The researchers looked at whether patients received a biopsy only, surgery only, biopsy and radiation, surgery and radiation, or surgery, radiation and chemotherapy.

The odds of undergoing aggressive treatment surgery followed by radiation with or without chemotherapy, which is the standard of care in the United States in younger individuals decreased significantly in individuals who were 75 years old or older, said Dr. Barnholtz-Sloan.

These findings suggest that older patients with brain tumors do not receive the more aggressive, effective therapies and hence have worse survival, she said.

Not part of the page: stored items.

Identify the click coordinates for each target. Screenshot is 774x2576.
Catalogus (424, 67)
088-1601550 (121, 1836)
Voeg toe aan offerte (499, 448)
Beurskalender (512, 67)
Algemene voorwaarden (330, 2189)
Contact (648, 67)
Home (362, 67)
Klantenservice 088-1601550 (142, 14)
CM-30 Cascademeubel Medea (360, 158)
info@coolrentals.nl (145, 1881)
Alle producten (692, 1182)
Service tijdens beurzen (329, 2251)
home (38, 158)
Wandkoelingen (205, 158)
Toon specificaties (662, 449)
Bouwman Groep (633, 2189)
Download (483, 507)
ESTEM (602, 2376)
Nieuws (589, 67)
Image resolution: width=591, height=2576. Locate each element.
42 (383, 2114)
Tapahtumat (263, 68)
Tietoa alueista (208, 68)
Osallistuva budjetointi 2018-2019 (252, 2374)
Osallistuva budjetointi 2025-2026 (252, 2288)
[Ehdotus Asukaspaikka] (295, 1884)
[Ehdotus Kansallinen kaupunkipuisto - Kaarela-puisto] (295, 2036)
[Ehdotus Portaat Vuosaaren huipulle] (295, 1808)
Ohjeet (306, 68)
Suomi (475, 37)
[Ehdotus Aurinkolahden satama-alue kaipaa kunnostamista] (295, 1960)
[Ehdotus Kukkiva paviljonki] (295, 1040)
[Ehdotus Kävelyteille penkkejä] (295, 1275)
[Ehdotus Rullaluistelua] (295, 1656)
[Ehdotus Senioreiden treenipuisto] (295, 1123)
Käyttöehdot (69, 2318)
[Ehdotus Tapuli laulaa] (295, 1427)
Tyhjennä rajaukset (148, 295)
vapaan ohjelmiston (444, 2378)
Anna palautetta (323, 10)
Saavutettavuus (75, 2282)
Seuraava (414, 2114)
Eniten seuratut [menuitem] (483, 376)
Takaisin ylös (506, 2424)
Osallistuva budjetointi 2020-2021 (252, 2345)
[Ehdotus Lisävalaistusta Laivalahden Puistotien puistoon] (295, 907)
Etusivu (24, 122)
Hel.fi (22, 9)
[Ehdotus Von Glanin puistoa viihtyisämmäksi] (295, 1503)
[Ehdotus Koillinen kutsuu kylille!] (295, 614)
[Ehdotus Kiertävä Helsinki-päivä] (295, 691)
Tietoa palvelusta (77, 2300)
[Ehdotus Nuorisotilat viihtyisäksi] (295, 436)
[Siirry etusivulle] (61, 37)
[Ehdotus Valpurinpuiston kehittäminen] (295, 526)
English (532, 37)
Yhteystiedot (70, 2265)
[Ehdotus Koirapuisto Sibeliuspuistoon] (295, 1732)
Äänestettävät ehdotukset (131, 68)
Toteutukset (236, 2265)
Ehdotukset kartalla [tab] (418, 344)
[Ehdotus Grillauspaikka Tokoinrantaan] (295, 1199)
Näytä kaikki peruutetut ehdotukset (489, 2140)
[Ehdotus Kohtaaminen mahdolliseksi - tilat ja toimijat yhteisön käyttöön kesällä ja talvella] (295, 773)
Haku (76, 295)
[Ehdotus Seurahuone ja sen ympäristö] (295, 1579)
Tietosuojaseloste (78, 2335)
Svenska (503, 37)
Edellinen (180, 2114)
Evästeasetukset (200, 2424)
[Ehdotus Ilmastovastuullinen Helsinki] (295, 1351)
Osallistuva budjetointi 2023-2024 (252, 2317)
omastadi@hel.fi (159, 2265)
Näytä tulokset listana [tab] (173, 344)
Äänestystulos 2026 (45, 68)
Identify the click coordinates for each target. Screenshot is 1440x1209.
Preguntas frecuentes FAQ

Andrew Sloan, M.D., senior author and a neurological cancer surgeon in the Neurological Institute and Ireland Cancer Center at UHCMC, said, Although there has been a reluctance to aggressively treat elderly patients, this study suggests that neurosurgeons and neuro-oncologists may need to re-examine their approach to these patients.

In an accompanying editorial, E. Antonio Chiocca, M.D., Ph.D., of the James Comprehensive Cancer Center at The Ohio State University Medical Center, writes, The findingsseem to confirm findings from other retrospective and prospective analyses suggesting that treatment of elderly patients with GBM employing multimodal therapies does lead to superior outcomes without affecting their mental abilities or producing unbearable side effects.